What needs to be done
Filter the entries beneath this task, copying only the lines that hold the word "Toeta".

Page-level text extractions
----------

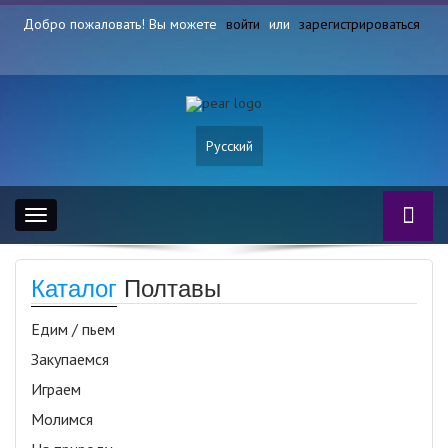
Добро пожаловать! Вы можете
войти
или
зарегистрироваться
Русский
Toggle
navigation
Каталог
Полтавы
Едим / пьем
Закупаемся
Играем
Молимся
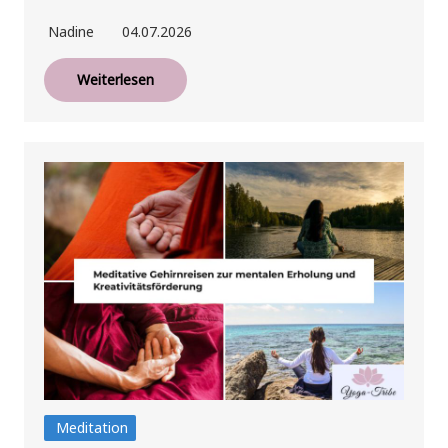
Nadine
04.07.2026
Weiterlesen
Meditation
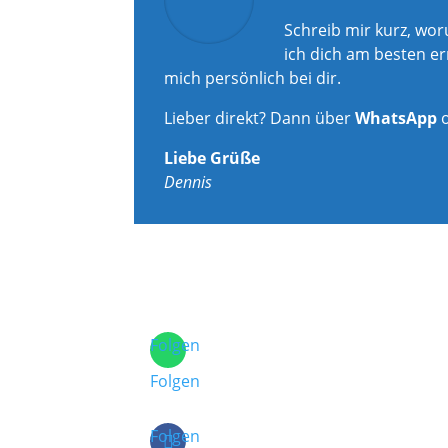
Schreib mir kurz, wo
ich dich am besten er
mich persönlich bei dir.
Lieber direkt? Dann über
WhatsApp
Liebe Grüße
Dennis
Folgen
Folgen
Folgen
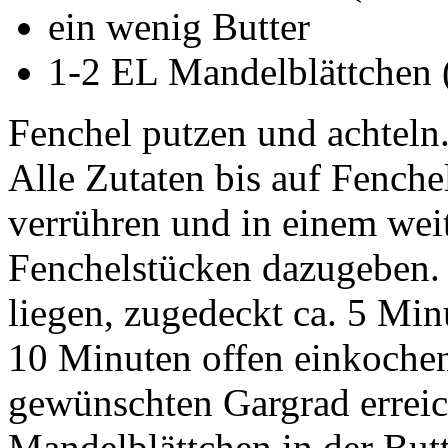
ein wenig Butter
1-2 EL Mandelblättchen (
Fenchel putzen und achteln
Alle Zutaten bis auf Fench
verrühren und in einem wei
Fenchelstücken dazugeben. S
liegen, zugedeckt ca. 5 Min
10 Minuten offen einkochen
gewünschten Gargrad erreic
Mandelblättchen in der Butte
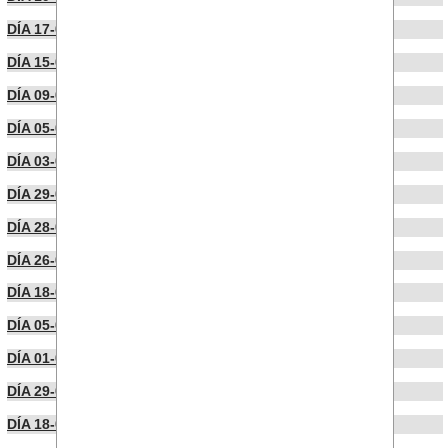
DÍA 17-09-2025
DÍA 15-09-2025
DÍA 09-09-2025
DÍA 05-09-2025
DÍA 03-09-2025
DÍA 29-08-2025
DÍA 28-08-2025
DÍA 26-08-2025
DÍA 18-08-2025
DÍA 05-08-2025
DÍA 01-08-2025
DÍA 29-07-2025
DÍA 18-07-2025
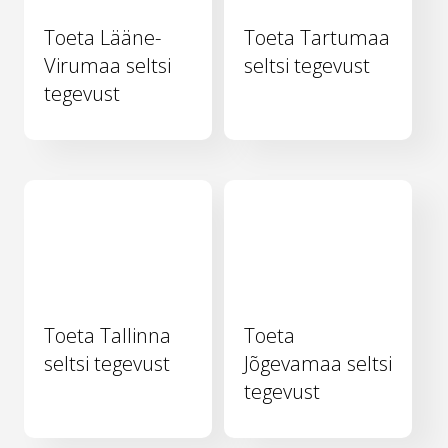
Toeta Lääne-
Toeta Tartumaa
Virumaa seltsi
seltsi tegevust
tegevust
Toeta Tallinna
Toeta
seltsi tegevust
Jõgevamaa seltsi
tegevust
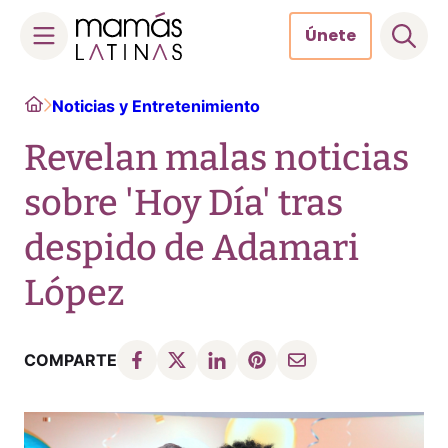
Únete
Skip
Home
Noticias y Entretenimiento
to
content
Revelan malas noticias
sobre 'Hoy Día' tras
despido de Adamari
López
COMPARTE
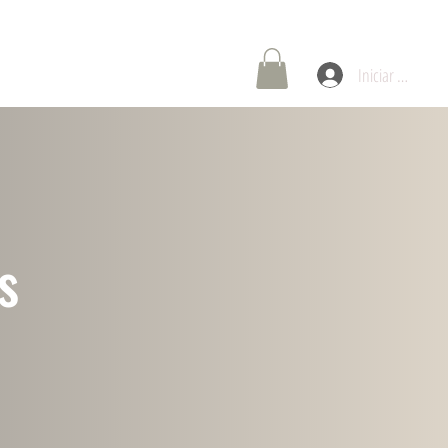
oría de Carreras
Contáctenos
Iniciar sesión
s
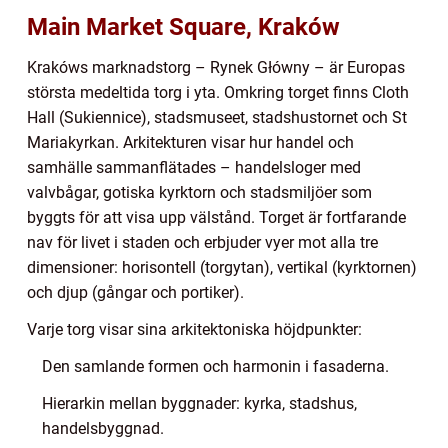
Main Market Square, Kraków
Krakóws marknadstorg – Rynek Główny – är Europas
största medeltida torg i yta. Omkring torget finns Cloth
Hall (Sukiennice), stadsmuseet, stadshustornet och St
Mariakyrkan. Arkitekturen visar hur handel och
samhälle sammanflätades – handelsloger med
valvbågar, gotiska kyrktorn och stadsmiljöer som
byggts för att visa upp välstånd. Torget är fortfarande
nav för livet i staden och erbjuder vyer mot alla tre
dimensioner: horisontell (torgytan), vertikal (kyrktornen)
och djup (gångar och portiker).
Varje torg visar sina arkitektoniska höjdpunkter:
Den samlande formen och harmonin i fasaderna.
Hierarkin mellan byggnader: kyrka, stadshus,
handelsbyggnad.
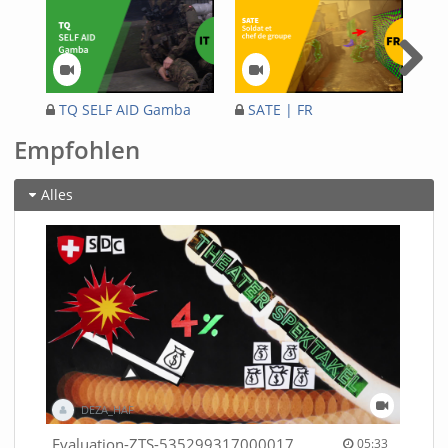
TQ SELF AID Gamba
SATE | FR
Ph
| IT
Car
Empfohlen
Alles
DEZA_HAF
05:33 duration
Evaluation-ZTS-53529931700001791
05:33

----------

Output for this task
Toeta Lääne-
Toeta Tartumaa
Toeta Tallinna
Toeta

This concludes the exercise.